その後、授業を見に来た何人かの先生に、彼らが今心配していることを話してもらいました。一生懸命英語で話そうとする先生たちの発言からまた一つ、気づきが生まれます。彼らは自分自身のことではなく、家の屋根の修理にかかる費用や家族や同僚や故郷の友人など、誰か自分以外の人や物事を心配事にあげました。立場や年齢に応じて、心配する範囲が変わり得ることを生徒たちは感じたことと思います。

締めくくりはいつもの、その授業内でIBの学習者像のうち自分はどんな人だったか、5つのApproach to Learningのうち、その時間内でどのようなスキルを駆使したのかをチェックします。そして、反省に終始しない振り返り方ができるように、その時間内にやったことのうち、何をやめ、はじめ、続けたほうがいいのかを言語化する「Stop/Start/Continue」で終了です。

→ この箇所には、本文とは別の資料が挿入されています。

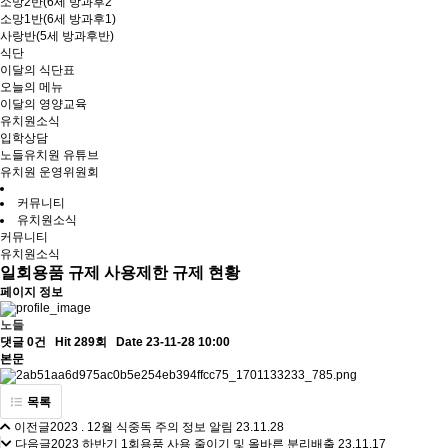
소망2반(6세 방과후2
소망1반(6세 방과후1)
사랑반(5세 방과후반)
식단
이달의 식단표
오늘의 메뉴
이달의 영양교육
유치원소식
입학상담
노들유치원 유튜브
유치원 운영위원회
커뮤니티
유치원소식
커뮤니티
유치원소식
일회용품 규제 사용제한 규제 현황
페이지 정보
노들
댓글 0건
Hit 289회
Date 23-11-28 10:00
본문
목록
이전글
2023 . 12월 식중독 주의 정보 알림
23.11.28
다음글
2023 하반기 1회용품 사용 줄이기 및 올바른 분리배출
23.11.17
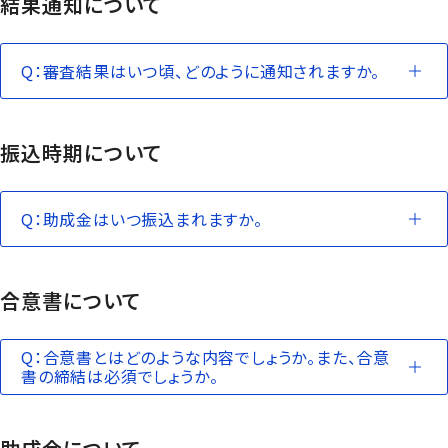
結果通知について
Q：審査結果はいつ頃、どのように通知されますか。
振込時期について
Q：助成金はいつ振込まれますか。
合意書について
Q：合意書とはどのような内容でしょうか。また、合意
書の締結は必須でしょうか。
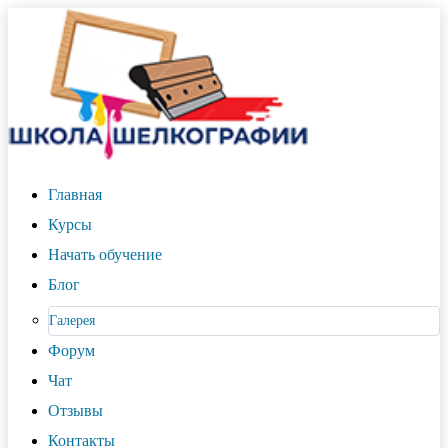
Главная
Курсы
Начать обучение
Блог
Галерея
Форум
Чат
Отзывы
Контакты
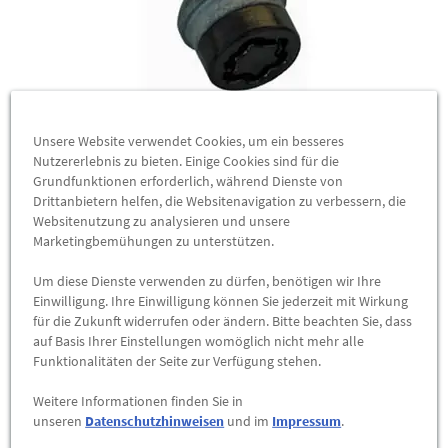
McGard Radsicherungsschrauben SUB Black
Unsere Website verwendet Cookies, um ein besseres
Edition, Kegelbund - verschiedene Varianten
Nutzererlebnis zu bieten. Einige Cookies sind für die
Grundfunktionen erforderlich, während Dienste von
McGard Radsicherungsschraube SU
Drittanbietern helfen, die Websitenavigation zu verbessern, die
Websitenutzung zu analysieren und unsere
Kugelbund: R12 M12x1,5 Gesamtlänge: 70,1 mm Schaftlänge:
Marketingbemühungen zu unterstützen.
49,5 mm SW: 17 mm
Um diese Dienste verwenden zu dürfen, benötigen wir Ihre
53,50 €
*
ab
Einwilligung. Ihre Einwilligung können Sie jederzeit mit Wirkung
für die Zukunft widerrufen oder ändern. Bitte beachten Sie, dass
ZUM PRODUKT
auf Basis Ihrer Einstellungen womöglich nicht mehr alle
Funktionalitäten der Seite zur Verfügung stehen.
NEU
Weitere Informationen finden Sie in
unseren
Datenschutzhinweisen
und im
Impressum
.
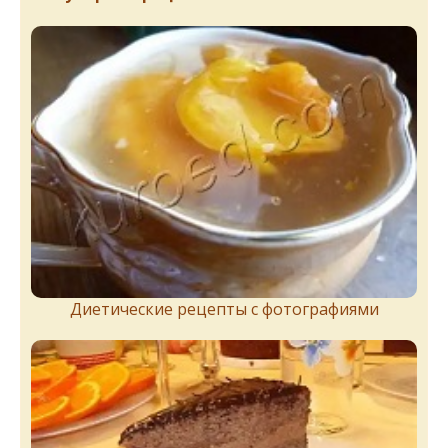
Диетические рецепты с фотографиями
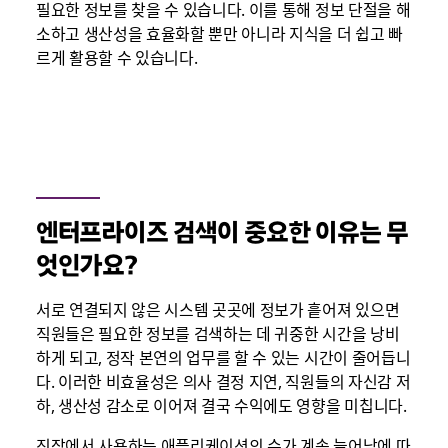
필요한 정보를 찾을 수 있습니다. 이를 통해 정보 단절을 해
소하고 생산성을 효율화할 뿐만 아니라 지식을 더 쉽고 빠
르게 활용할 수 있습니다.
엔터프라이즈 검색이 중요한 이유는 무
엇인가요?
서로 연결되지 않은 시스템 곳곳에 정보가 흩어져 있으면
직원들은 필요한 정보를 검색하는 데 귀중한 시간을 낭비
하게 되고, 정작 본연의 업무를 할 수 있는 시간이 줄어듭니
다. 이러한 비효율성은 의사 결정 지연, 직원들의 자신감 저
하, 생산성 감소로 이어져 결국 수익에도 영향을 미칩니다.
직장에서 사용하는 애플리케이션의 수가 계속 늘어남에 따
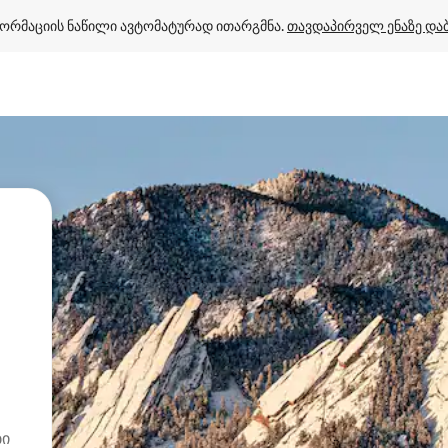
ორმაციის ნაწილი ავტომატურად ითარგმნა. 
თავდაპირველ ენაზე და
ბი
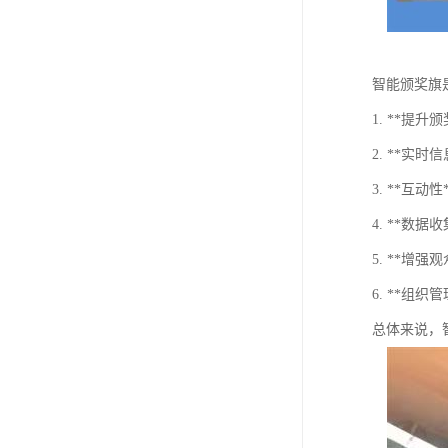
智能颁奖旗
1. **
2. **
3. **
4. **
5. **
6. **
总体来说，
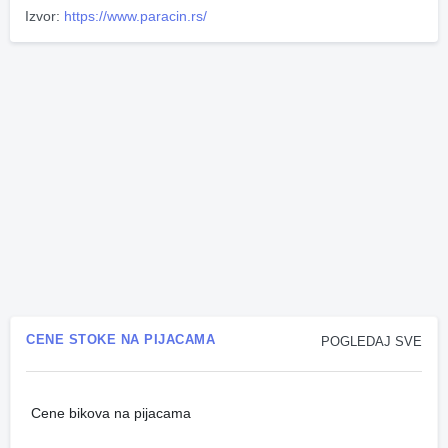
Izvor:
https://www.paracin.rs/
CENE STOKE NA PIJACAMA
POGLEDAJ SVE
Cene bikova na pijacama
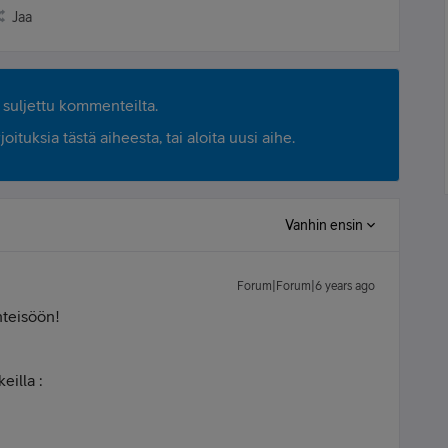
Jaa
suljettu kommenteilta.
ituksia tästä aiheesta, tai aloita uusi aihe.
Vanhin ensin
Forum|Forum|6 years ago
hteisöön!
eilla :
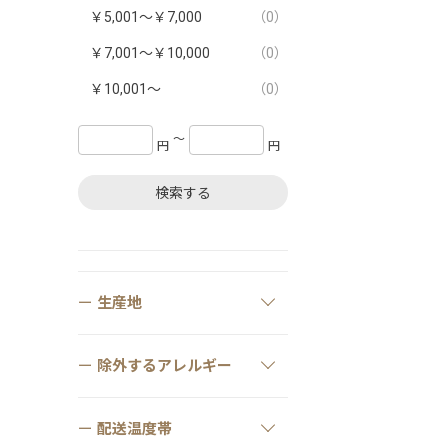
￥5,001～￥7,000
（0）
￥7,001～￥10,000
（0）
￥10,001～
（0）
〜
円
円
検索する
生産地
除外するアレルギー
配送温度帯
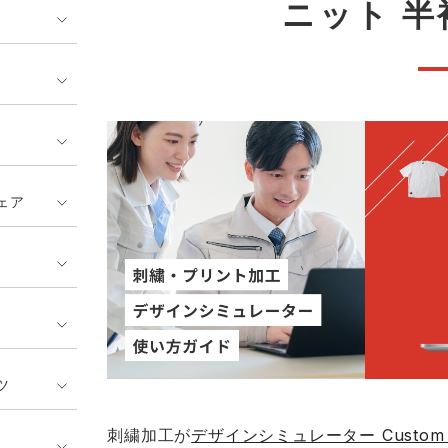
ニット 
ンティア ランキング
・介護服
業用小物・アクセサリー類
TSDESIGN ランキング
鞄・バッグ類
GUSH FORCE
CUP
ネーム刺繍・プリント加工対象
 ランキング
熱ウェア・ヒートウェア
刺繍・プリント加工対象
ハイパーV
丸五
作業着
エアークラフト
自重堂
ニット
ェア
中塚被服
イーブンリバー
ファン付きウェア
福山ゴム工業
ビッグボーン商事株式会
防寒
社
カジュアル
ツ
刺繍加工が
デザインシミュレーター Custom S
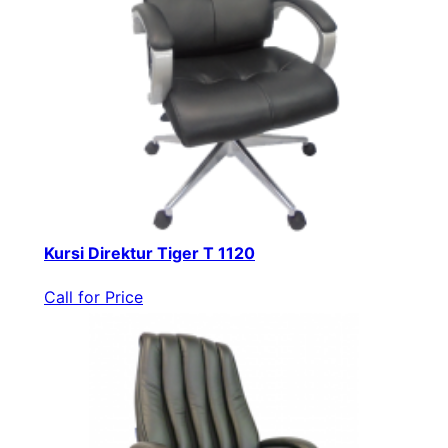
Kursi Direktur Tiger T 1120
Call for Price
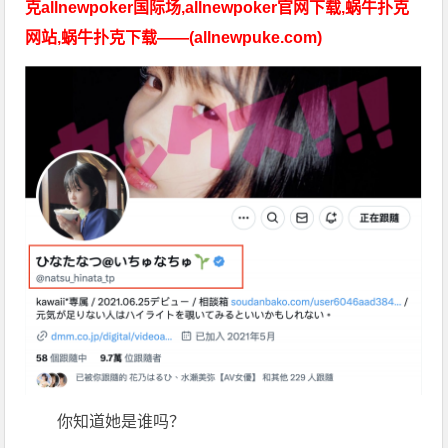
克allnewpoker国际场,allnewpoker官网下载,蜗牛扑克
网站,蜗牛扑克下载——(allnewpuke.com)
你知道她是谁吗？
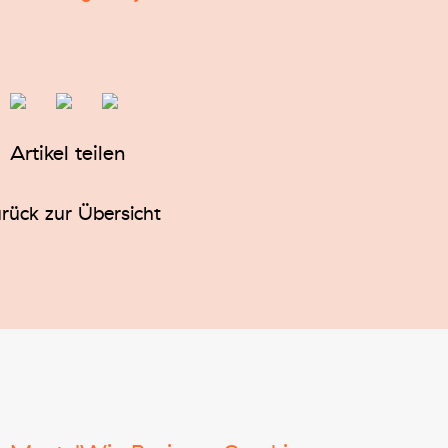
Artikel teilen
rück zur Übersicht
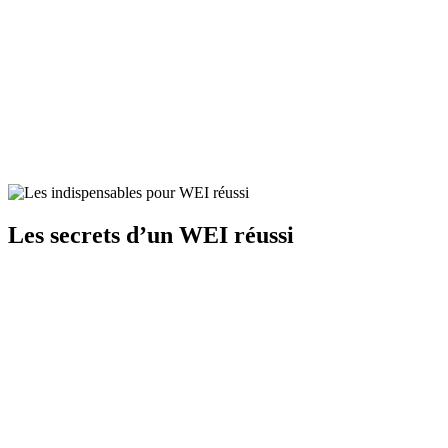
Les secrets
d’un WEI réussi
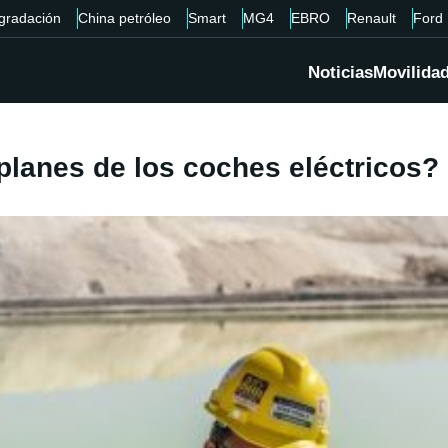
gradación
China petróleo
Smart
MG4
EBRO
Renault
Ford
Noticias
Movilida
 planes de los coches eléctricos?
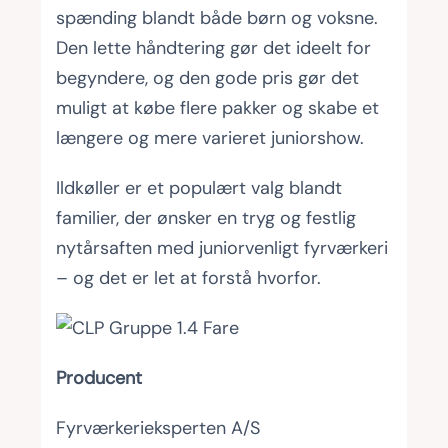
spænding blandt både børn og voksne.
Den lette håndtering gør det ideelt for
begyndere, og den gode pris gør det
muligt at købe flere pakker og skabe et
længere og mere varieret juniorshow.
Ildkøller er et populært valg blandt
familier, der ønsker en tryg og festlig
nytårsaften med juniorvenligt fyrværkeri
– og det er let at forstå hvorfor.
Producent
Fyrværkerieksperten A/S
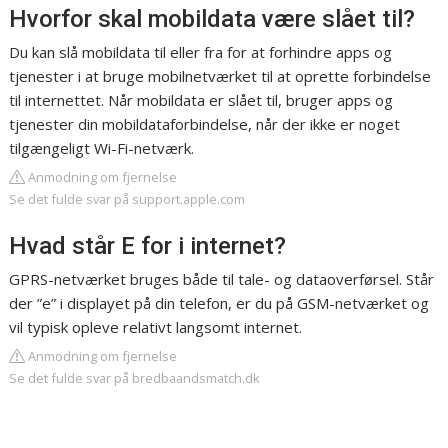
Hvorfor skal mobildata være slået til?
Du kan slå mobildata til eller fra for at forhindre apps og
tjenester i at bruge mobilnetværket til at oprette forbindelse
til internettet. Når mobildata er slået til, bruger apps og
tjenester din mobildataforbindelse, når der ikke er noget
tilgængeligt Wi-Fi-netværk.
Anmodning om fjernelse
Se det fulde svar på support.apple.com
Hvad står E for i internet?
GPRS-netværket bruges både til tale- og dataoverførsel. Står
der ”e” i displayet på din telefon, er du på GSM-netværket og
vil typisk opleve relativt langsomt internet.
Anmodning om fjernelse
Se det fulde svar på bredbaandsmatch.dk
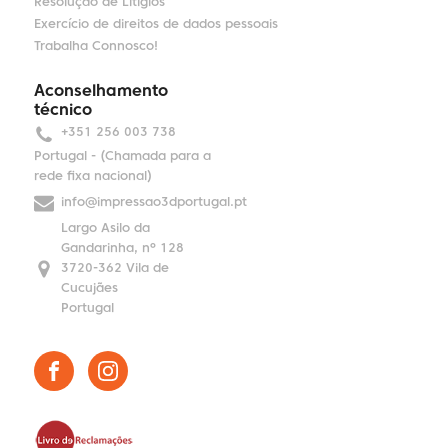
Resolução de Litígios
Exercício de direitos de dados pessoais
Trabalha Connosco!
Aconselhamento
técnico
+351 256 003 738
Portugal - (Chamada para a
rede fixa nacional)
info@impressao3dportugal.pt
Largo Asilo da
Gandarinha, nº 128
3720-362 Vila de
Cucujães
Portugal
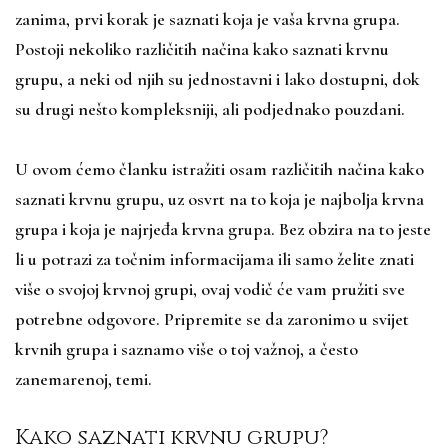
zanima, prvi korak je saznati koja je vaša krvna grupa.
Postoji nekoliko različitih načina kako saznati krvnu
grupu, a neki od njih su jednostavni i lako dostupni, dok
su drugi nešto kompleksniji, ali podjednako pouzdani.
U ovom ćemo članku istražiti osam različitih načina kako
saznati krvnu grupu, uz osvrt na to koja je najbolja krvna
grupa i koja je najrjeđa krvna grupa. Bez obzira na to jeste
li u potrazi za točnim informacijama ili samo želite znati
više o svojoj krvnoj grupi, ovaj vodič će vam pružiti sve
potrebne odgovore. Pripremite se da zaronimo u svijet
krvnih grupa i saznamo više o toj važnoj, a često
zanemarenoj, temi.
Kako saznati krvnu grupu?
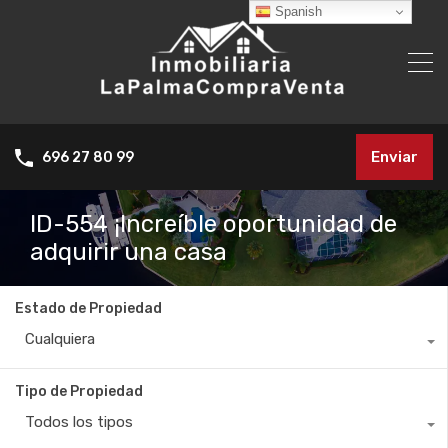
Spanish
Enviar
696 27 80 99
ID-554 ¡Increíble oportunidad de
adquirir una casa
Estado de Propiedad
Cualquiera
Tipo de Propiedad
Todos los tipos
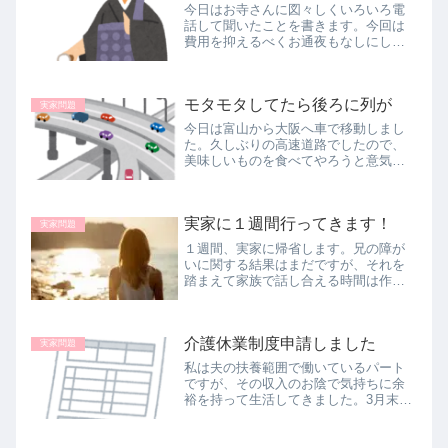
う・・...
今日はお寺さんに図々しくいろいろ電
話して聞いたことを書きます。今回は
費用を抑えるべくお通夜もなしにしま
した。お寺さんさえ承知して下されば
よいと葬儀屋さんは言われました。ご
住職あー、そうですか。わかりまし
モタモタしてたら後ろに列が
た。特に問題なく連絡は済みました。
実家問題
夜に...
今日は富山から大阪へ車で移動しまし
た。久しぶりの高速道路でしたので、
美味しいものを食べてやろうと意気込
んでいました。まずこれは石川県の
『尼御前』というSAの加賀棒ほうじ茶
のソフトクリーム450円なり。以前より
実家に１週間行ってきます！
30円値上がりです。もう何回も食...
実家問題
１週間、実家に帰省します。兄の障が
いに関する結果はまだですが、それを
踏まえて家族で話し合える時間は作れ
るか？ みんなが揃ってきちんと話し
合ったことはなく、嫌なことは先送り
にしてきた家族なので、そろそろはっ
介護休業制度申請しました
きりさせたいけれど、話し合えるか
実家問題
な？
私は夫の扶養範囲で働いているパート
ですが、その収入のお陰で気持ちに余
裕を持って生活してきました。3月末に
休職して父母の介護をすると決心はし
ましたが、収入面では不安でした。私
困った・・・収入がまったくなくな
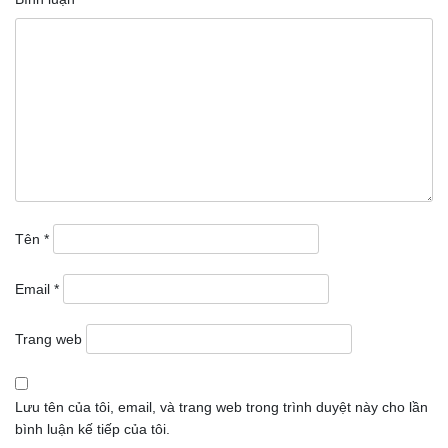
Tên
*
Email
*
Trang web
Lưu tên của tôi, email, và trang web trong trình duyệt này cho lần
bình luận kế tiếp của tôi.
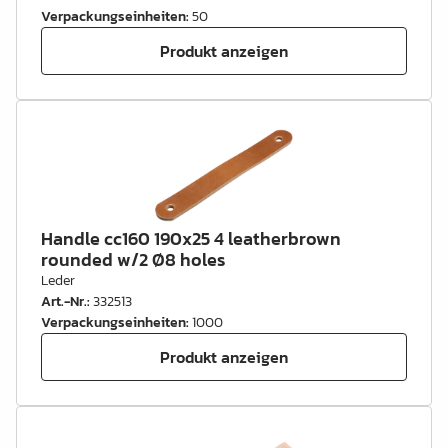
Verpackungseinheiten
:
50
Produkt anzeigen
Handle cc160 190x25 4 leatherbrown
rounded w/2 Ø8 holes
Leder
Art.-Nr.
:
332513
Verpackungseinheiten
:
1000
Produkt anzeigen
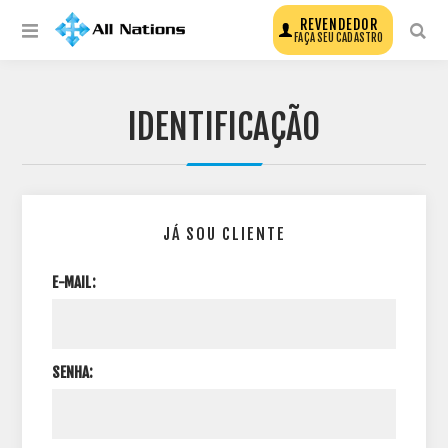
REVENDEDOR
FAÇA SEU CADASTRO
IDENTIFICAÇÃO
JÁ SOU CLIENTE
E-MAIL:
SENHA:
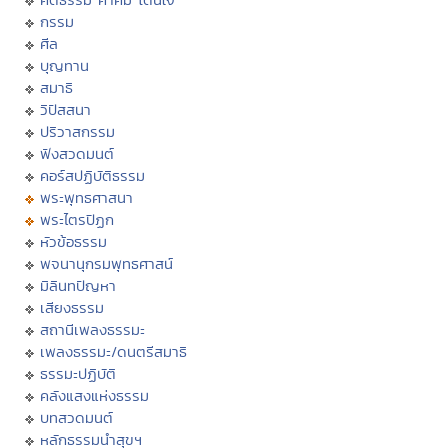
กรรม
ศีล
บุญทาน
สมาธิ
วิปัสสนา
ปริวาสกรรม
ฟังสวดมนต์
คอร์สปฏิบัติธรรม
พระพุทธศาสนา
พระไตรปิฏก
หัวข้อธรรม
พจนานุกรมพุทธศาสน์
มิลินทปัญหา
เสียงธรรม
สถานีเพลงธรรมะ
เพลงธรรมะ/ดนตรีสมาธิ
ธรรมะปฏิบัติ
คลังแสงแห่งธรรม
บทสวดมนต์
หลักธรรมนำสุขฯ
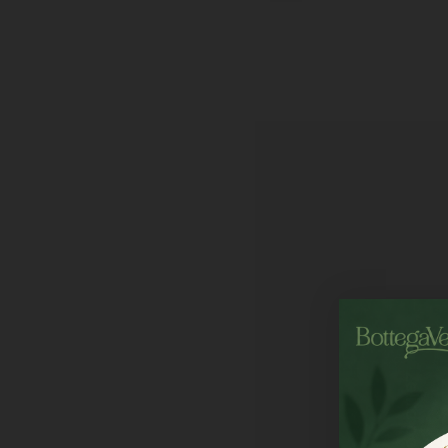
Želite popust?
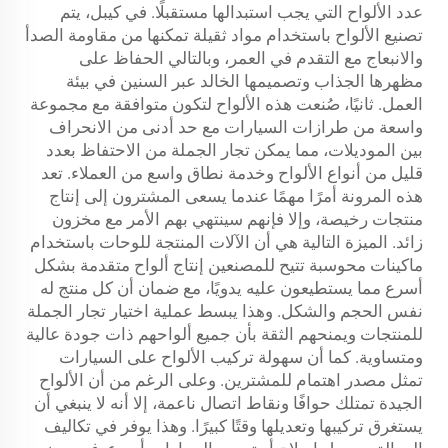
عدد الألواح التي يجب استبدالها مستقبلًا. في كيبل، يتم
تصنيع الألواح باستخدام مواد ثقيلة تمكنها من مقاومة الصدأ
والانبعاج مع التقدم في العمر، وبالتالي الحفاظ على
مظهرها الجذاب وتصميمها الخالد عبر السنين في بيئة
العمل. ثانيًا، صُنعت هذه الألواح لتكون متوافقة مع مجموعة
واسعة من طرازات السيارات مع حد أدنى من الانحراف
بين الموديلات، مما يمكن تجار الجملة من الاحتفاظ بعدد
قليل من أنواع الألواح وخدمة نطاق واسع من العملاء. تعد
هذه المرونة أمرًا مهمًا عندما يسعى المشترون إلى إنتاج
منتجات رخيصة، وإلا فإنهم سينتهي بهم الأمر مع مخزون
زائد. الميزة التالية هي أن الآلات المنتجة للوحات باستخدام
ماكينات محوسبة تتيح للمصنعين إنتاج ألواح متقدمة بشكل
أسرع مما يستطيعون عليه يدويًا، مع ضمان أن كل منتج له
نفس الحجم والشكل. وهذا يبسط عملية اختيار تجار الجملة
للمنتجات ويمنحهم الثقة بأن جميع ألواحهم ذات جودة عالية
ومتساوية. كما أن سهولة تركيب الألواح على السيارات
تمثل مصدر اهتمام للمشترين. وعلى الرغم من أن الألواح
الجيدة تمتلك حوافًا ونقاط اتصال ناعمة، إلا أنه لا ينبغي أن
يستغرق تركيبها وتعديلها وقتًا كبيرًا. وهذا يوفر في تكاليف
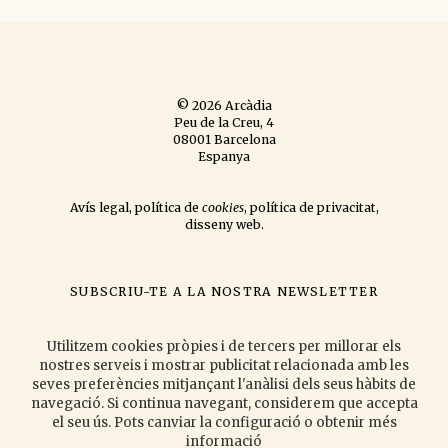
© 2026 Arcàdia
Peu de la Creu, 4
08001 Barcelona
Espanya
Avís legal
,
política de
cookies
,
política de privacitat
,
disseny web
.
SUBSCRIU-TE A LA NOSTRA NEWSLETTER
si vols que t'informem de les novetats que publiquem
i les activitats
que organitzem.
Utilitzem cookies pròpies i de tercers per millorar els
nostres serveis i mostrar publicitat relacionada amb les
seves preferències mitjançant l'anàlisi dels seus hàbits de
navegació. Si continua navegant, considerem que accepta
Accepto la
política de privacitat
.
el seu ús. Pots canviar la configuració o obtenir més
informació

今回の授業を通じて、伝えたかったのは3つあります。不安として最も多く挙げられた英語を戦略的に勉強しようということ、他の人の考えを聞いて自分の考えがよりまとまったり、ブラッシュアップされたり、異なる視点で考えられたりすることができるから、他の人と一緒に取り組むことは重要だし、自分の意見も同様に他の人にとってヒントになりうること、そして自分の取り組みを正当に評価するスキルを持つことです。

たった1時間で盛り込みすぎだったかもしれません。そういえばもうひとつ当初予定していなかったアクティビティを入れました。ほのめかす程度で収めましたが、それは次回のナレッジ・キャラバン at 筑坂 (2018.04.19) 後編で紐解こうと思います。筑坂IB一期生のみなさん、また来月、授業ができることを楽しみにしています。